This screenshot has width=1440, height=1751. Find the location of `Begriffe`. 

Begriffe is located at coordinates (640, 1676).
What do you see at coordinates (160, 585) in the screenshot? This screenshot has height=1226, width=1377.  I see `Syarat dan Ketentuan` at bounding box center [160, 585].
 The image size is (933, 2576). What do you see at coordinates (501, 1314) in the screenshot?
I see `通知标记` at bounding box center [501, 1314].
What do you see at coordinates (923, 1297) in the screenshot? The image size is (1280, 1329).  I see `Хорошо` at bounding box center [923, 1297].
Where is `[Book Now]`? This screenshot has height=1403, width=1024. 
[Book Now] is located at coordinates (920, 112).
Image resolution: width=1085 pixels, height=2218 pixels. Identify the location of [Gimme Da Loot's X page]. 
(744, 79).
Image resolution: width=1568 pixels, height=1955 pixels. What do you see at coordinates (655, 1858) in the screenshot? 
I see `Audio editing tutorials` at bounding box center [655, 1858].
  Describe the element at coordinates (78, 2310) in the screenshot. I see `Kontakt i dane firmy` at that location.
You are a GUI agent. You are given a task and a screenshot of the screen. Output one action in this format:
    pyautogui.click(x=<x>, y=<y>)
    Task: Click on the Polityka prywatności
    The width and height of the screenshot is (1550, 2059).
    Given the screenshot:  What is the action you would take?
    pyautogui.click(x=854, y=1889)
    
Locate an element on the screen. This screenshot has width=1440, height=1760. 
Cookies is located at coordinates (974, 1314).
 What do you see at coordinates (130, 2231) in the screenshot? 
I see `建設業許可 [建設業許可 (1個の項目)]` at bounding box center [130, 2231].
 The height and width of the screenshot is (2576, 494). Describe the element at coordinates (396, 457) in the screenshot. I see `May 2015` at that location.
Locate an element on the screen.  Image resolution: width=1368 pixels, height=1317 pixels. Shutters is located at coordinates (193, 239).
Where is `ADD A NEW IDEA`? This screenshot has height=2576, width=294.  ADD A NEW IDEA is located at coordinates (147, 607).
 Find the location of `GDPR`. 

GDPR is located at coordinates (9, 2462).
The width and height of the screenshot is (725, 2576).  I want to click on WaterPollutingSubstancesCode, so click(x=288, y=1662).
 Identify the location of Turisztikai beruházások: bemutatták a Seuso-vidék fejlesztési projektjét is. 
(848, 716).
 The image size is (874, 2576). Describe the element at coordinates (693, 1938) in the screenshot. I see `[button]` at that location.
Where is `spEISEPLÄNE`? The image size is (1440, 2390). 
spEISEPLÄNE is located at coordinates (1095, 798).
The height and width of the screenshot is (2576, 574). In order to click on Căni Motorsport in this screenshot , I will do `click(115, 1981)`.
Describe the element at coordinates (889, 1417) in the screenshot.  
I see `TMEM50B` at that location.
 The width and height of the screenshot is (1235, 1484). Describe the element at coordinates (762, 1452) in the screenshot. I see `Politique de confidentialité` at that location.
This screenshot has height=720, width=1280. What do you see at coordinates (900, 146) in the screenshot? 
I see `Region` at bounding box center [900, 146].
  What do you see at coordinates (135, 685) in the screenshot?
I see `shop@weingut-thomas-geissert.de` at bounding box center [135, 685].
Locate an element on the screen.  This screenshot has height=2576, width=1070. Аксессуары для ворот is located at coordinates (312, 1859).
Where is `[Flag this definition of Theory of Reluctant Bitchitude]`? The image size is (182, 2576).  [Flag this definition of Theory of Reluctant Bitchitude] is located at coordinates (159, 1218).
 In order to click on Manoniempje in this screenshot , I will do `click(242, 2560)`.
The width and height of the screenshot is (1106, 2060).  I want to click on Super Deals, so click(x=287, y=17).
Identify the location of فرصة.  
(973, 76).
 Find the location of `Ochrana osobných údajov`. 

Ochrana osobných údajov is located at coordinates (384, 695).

──────────

About this exercise:
Lines containing the word "will" must all be returned from the material above.

Solution for this task:
The height and width of the screenshot is (2576, 574). In order to click on Căni Motorsport in this screenshot , I will do `click(115, 1981)`.
 In order to click on Manoniempje in this screenshot , I will do `click(242, 2560)`.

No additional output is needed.